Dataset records
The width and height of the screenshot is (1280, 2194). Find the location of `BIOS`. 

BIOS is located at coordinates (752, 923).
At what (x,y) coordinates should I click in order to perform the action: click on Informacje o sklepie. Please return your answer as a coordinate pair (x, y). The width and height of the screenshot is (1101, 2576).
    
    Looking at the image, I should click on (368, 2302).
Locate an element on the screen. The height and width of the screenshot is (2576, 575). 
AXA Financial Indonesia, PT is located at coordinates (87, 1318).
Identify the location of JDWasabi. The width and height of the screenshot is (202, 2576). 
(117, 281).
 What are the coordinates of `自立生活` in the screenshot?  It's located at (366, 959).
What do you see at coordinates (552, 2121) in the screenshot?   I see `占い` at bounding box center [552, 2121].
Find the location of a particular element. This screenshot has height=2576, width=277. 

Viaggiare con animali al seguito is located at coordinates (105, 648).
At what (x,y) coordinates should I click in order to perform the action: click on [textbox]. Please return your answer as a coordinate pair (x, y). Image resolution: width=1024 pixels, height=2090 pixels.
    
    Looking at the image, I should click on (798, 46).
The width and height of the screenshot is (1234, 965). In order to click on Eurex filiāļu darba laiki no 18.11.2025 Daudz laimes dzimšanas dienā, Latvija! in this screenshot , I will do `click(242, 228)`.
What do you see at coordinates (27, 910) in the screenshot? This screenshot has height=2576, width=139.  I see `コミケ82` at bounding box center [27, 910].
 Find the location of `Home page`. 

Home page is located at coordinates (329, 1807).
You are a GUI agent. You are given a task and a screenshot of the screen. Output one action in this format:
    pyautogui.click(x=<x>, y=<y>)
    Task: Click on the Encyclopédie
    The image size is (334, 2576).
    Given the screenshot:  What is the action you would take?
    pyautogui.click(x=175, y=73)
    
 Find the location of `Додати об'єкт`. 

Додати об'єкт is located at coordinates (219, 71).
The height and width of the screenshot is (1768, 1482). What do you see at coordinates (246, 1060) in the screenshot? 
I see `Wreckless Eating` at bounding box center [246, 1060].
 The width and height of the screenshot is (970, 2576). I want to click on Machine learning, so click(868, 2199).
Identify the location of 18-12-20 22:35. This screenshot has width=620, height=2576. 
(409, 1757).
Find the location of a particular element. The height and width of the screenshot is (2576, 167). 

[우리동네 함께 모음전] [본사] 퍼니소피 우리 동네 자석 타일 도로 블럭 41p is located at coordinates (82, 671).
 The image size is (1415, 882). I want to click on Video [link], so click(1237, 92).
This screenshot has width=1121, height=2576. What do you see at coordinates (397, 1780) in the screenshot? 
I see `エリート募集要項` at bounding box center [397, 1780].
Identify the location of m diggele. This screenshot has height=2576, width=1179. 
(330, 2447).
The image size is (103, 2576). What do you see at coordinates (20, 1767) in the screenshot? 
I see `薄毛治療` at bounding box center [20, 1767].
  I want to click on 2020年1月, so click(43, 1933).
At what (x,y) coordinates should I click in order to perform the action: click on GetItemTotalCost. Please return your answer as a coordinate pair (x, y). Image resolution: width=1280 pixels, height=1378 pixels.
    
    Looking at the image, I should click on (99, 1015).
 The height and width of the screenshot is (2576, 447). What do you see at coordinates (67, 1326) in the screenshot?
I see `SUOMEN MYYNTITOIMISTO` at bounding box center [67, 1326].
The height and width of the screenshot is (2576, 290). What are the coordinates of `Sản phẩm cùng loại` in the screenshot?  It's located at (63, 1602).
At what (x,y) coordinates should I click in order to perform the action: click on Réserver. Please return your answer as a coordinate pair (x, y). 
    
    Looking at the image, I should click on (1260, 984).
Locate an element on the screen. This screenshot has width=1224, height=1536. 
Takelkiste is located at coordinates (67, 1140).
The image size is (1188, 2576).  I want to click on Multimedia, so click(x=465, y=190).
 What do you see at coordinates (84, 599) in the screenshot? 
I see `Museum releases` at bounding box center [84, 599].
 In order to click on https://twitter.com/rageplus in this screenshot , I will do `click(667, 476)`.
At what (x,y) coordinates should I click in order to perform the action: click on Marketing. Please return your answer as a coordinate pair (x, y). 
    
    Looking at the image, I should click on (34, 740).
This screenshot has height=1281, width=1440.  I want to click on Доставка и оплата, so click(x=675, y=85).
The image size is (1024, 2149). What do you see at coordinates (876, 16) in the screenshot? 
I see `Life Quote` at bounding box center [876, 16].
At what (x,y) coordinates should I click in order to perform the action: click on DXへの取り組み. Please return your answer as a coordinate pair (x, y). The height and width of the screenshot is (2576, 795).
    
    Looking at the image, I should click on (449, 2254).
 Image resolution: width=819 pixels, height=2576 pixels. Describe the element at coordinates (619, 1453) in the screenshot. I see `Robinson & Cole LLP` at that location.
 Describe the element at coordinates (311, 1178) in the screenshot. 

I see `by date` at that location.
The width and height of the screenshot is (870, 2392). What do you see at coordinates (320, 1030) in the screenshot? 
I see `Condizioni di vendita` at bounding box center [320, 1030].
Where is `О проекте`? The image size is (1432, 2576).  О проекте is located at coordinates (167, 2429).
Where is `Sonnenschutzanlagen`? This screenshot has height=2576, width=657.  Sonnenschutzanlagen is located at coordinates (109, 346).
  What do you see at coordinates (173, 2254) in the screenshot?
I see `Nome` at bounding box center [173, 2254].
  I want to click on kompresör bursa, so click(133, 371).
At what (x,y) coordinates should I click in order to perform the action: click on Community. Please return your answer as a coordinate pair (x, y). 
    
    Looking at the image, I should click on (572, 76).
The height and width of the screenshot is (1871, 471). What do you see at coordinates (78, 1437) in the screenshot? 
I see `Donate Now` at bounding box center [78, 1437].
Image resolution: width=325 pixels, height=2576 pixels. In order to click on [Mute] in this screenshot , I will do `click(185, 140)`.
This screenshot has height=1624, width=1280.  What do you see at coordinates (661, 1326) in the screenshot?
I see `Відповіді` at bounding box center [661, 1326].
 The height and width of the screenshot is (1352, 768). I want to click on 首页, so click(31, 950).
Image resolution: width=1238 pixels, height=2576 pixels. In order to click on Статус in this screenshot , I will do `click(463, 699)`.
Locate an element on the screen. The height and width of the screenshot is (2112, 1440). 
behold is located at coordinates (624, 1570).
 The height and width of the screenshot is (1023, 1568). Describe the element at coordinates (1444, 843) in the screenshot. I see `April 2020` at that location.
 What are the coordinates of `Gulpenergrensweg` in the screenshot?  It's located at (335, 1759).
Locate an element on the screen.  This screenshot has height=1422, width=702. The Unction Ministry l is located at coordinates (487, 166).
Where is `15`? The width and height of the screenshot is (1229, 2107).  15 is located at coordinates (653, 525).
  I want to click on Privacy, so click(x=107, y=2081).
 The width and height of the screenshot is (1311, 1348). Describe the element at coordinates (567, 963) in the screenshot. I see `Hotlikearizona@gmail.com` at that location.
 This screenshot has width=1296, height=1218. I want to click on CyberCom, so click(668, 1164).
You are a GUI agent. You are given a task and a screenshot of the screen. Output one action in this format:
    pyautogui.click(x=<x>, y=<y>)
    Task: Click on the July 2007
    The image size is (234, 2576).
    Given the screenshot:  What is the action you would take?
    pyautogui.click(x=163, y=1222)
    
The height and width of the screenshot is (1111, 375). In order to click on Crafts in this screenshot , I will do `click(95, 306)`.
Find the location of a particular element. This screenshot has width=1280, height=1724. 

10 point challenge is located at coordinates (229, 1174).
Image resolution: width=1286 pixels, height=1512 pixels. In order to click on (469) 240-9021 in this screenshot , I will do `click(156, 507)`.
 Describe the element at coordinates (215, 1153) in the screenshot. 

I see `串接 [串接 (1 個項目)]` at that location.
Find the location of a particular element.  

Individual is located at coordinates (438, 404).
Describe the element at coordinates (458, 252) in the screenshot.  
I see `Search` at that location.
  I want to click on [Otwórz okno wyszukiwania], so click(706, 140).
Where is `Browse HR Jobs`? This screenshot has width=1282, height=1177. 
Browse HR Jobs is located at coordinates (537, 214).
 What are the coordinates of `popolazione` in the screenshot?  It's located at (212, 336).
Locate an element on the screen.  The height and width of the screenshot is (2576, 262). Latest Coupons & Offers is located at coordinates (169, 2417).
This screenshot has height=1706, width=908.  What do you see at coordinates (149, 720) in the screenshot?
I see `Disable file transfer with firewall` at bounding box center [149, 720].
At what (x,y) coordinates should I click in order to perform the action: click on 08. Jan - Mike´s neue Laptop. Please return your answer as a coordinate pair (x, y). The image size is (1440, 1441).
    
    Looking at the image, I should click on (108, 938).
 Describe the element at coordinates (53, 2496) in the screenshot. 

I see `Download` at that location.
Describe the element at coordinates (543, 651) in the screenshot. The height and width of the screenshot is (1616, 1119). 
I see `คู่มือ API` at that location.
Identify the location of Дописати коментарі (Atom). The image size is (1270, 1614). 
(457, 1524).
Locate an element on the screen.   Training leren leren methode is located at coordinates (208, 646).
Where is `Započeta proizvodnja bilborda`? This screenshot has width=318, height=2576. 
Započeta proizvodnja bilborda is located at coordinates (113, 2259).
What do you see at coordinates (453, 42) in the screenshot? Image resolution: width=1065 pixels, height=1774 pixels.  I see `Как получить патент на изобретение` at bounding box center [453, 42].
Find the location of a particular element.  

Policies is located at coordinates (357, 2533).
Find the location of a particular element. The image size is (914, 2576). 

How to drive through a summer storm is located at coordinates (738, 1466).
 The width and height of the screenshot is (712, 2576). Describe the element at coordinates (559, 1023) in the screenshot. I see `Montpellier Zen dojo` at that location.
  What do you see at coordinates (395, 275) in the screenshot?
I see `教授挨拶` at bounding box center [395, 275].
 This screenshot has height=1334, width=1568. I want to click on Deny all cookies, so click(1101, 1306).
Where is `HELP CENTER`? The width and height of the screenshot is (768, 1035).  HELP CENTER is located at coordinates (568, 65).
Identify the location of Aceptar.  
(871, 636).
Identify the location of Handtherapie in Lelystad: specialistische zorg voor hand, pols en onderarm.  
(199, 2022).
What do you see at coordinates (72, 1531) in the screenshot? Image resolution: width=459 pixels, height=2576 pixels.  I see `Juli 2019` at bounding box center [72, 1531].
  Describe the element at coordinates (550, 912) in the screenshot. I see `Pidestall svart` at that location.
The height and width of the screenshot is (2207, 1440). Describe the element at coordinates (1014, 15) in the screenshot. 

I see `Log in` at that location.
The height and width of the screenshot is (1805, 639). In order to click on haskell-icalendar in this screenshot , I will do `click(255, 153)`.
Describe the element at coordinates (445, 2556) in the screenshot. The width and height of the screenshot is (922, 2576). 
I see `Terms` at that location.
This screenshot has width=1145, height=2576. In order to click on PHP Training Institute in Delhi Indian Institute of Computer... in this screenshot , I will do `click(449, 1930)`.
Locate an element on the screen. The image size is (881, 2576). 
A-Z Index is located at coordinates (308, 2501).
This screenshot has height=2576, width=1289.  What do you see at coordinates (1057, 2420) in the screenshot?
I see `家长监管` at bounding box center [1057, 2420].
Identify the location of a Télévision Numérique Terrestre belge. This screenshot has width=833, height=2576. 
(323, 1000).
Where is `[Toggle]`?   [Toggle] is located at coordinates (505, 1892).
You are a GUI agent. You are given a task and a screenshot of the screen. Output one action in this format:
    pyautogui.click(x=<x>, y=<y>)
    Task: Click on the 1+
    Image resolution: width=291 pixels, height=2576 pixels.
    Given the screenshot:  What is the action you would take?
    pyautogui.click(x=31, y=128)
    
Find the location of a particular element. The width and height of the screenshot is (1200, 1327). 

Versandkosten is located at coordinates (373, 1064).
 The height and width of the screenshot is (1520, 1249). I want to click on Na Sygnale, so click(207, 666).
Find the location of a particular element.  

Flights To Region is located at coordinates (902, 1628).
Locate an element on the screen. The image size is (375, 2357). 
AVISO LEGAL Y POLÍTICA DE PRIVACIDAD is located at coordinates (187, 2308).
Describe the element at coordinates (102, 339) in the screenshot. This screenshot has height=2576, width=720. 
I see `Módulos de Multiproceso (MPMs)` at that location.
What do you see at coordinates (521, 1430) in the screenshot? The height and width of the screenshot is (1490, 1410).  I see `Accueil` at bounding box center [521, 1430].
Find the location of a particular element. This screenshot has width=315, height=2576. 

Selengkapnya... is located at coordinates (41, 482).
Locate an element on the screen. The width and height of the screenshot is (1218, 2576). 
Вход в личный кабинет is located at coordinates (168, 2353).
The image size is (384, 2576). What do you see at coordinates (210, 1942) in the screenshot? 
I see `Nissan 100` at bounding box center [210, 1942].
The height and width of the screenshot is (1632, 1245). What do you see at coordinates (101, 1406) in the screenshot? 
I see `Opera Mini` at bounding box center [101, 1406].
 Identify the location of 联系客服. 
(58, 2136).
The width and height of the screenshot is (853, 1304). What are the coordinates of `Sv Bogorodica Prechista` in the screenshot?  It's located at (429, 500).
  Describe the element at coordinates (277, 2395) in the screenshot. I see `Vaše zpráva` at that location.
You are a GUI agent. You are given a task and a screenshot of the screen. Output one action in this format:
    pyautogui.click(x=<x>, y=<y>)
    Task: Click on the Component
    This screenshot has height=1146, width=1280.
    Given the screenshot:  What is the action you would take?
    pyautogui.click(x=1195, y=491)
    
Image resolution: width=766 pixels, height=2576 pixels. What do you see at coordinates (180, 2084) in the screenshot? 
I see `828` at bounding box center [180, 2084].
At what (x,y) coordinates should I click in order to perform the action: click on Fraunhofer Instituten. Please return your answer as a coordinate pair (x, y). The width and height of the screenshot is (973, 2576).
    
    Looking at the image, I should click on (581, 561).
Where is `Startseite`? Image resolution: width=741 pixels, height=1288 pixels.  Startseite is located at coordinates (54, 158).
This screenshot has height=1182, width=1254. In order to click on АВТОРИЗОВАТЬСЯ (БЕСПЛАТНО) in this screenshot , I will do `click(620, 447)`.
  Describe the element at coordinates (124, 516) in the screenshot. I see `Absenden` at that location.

Directions> Please reproduce the lines from the line with "The image size is (1188, 2576)." to the line with "In order to click on https://twitter.com/rageplus", both ends included, exactly as they appear above.

Expected output>
The image size is (1188, 2576).  I want to click on Multimedia, so click(x=465, y=190).
 What do you see at coordinates (84, 599) in the screenshot? 
I see `Museum releases` at bounding box center [84, 599].
 In order to click on https://twitter.com/rageplus in this screenshot , I will do `click(667, 476)`.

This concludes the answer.